[Dataset records]
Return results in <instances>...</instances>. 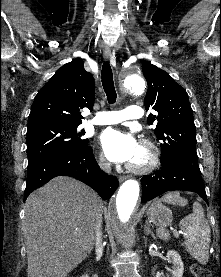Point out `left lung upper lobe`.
Returning <instances> with one entry per match:
<instances>
[{
	"mask_svg": "<svg viewBox=\"0 0 221 277\" xmlns=\"http://www.w3.org/2000/svg\"><path fill=\"white\" fill-rule=\"evenodd\" d=\"M142 71L148 83L145 108L157 112L149 114L147 122L157 124L154 133L162 142L161 164L180 163L200 172L193 110L186 90L149 62L143 63Z\"/></svg>",
	"mask_w": 221,
	"mask_h": 277,
	"instance_id": "obj_1",
	"label": "left lung upper lobe"
}]
</instances>
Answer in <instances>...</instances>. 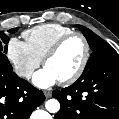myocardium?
Returning <instances> with one entry per match:
<instances>
[{
  "label": "myocardium",
  "mask_w": 119,
  "mask_h": 119,
  "mask_svg": "<svg viewBox=\"0 0 119 119\" xmlns=\"http://www.w3.org/2000/svg\"><path fill=\"white\" fill-rule=\"evenodd\" d=\"M78 37L82 40L83 44H84V56L82 59L81 64L79 65V67L77 68V70L71 74L70 76H68L65 79L59 80V83L62 85H69L74 83L84 72L89 59H90V52H91V48H90V44L87 40V38L79 32H72L70 34H67L65 36H63L62 38H60L49 50L48 52L45 54L44 58H43V65L45 66L46 63L52 59L54 56H56L59 51L61 50V48L64 46L65 43H67L69 40H71L72 38Z\"/></svg>",
  "instance_id": "myocardium-1"
}]
</instances>
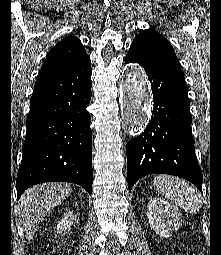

### Task item
Go through the records and count every line with the word "label"; the answer is the number alone.

### Solution to this problem
2